Foram alguns minutos de muito esforço, testemunhas disseram que ela ficou desmaiada por um minuto inteiro. Mas finalmente, ao fim da tormenta, o menino estava ali com eles. Exatamente o mesmo de antes, mas dessa vez muito melhor agasalhado e curado. Era como se nunca tivesse sumido. A mãe ficou emocionada e abraçou seu filho com força, lágrimas escaparam.

 

Mesmo com a bonança da magia do amuleto, sua família não teve sossego. A peça era defeituosa e sua falha sugava a força vital de seu portador. Seriam isso os escritos do livro? Emília nunca mais usou-a, porém, essa única vez foi para algo tão grandioso que foi capaz de matá-la do mesmo modo.

 

Uma viagem inofensiva, com tudo para ser feliz, mas que teve um fim terrível.

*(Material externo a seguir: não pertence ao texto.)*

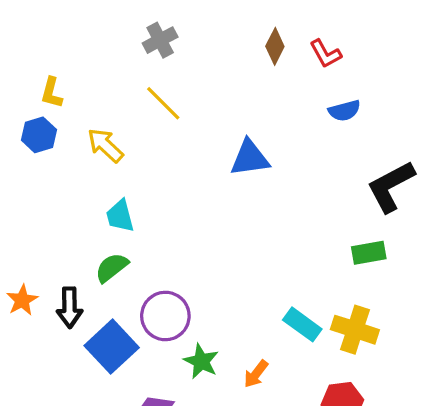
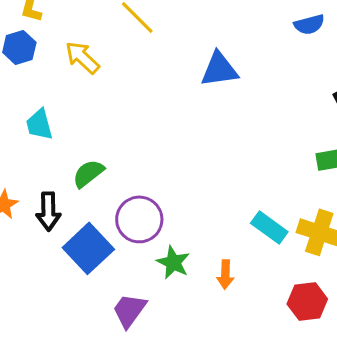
cyan trapezoid: (120, 216) -> (39, 124), moved
orange arrow: (256, 374) -> (225, 274), turned -36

Nunca pensamos que aconteceria conosco, não é? Talvez porque iríamos enlouquecer e possivelmente até nos matássemos para evitar que sucedesse algo assim. Tantos perigos que rodeiam a nós e aqueles que amamos… em questão de segundos, podemos perder tudo.

 

Esta é a infeliz história de Emília e Moacir, quem sabe a magia tenha animado mais um pouco a vivência deles. Ou talvez só tenha piorado tudo.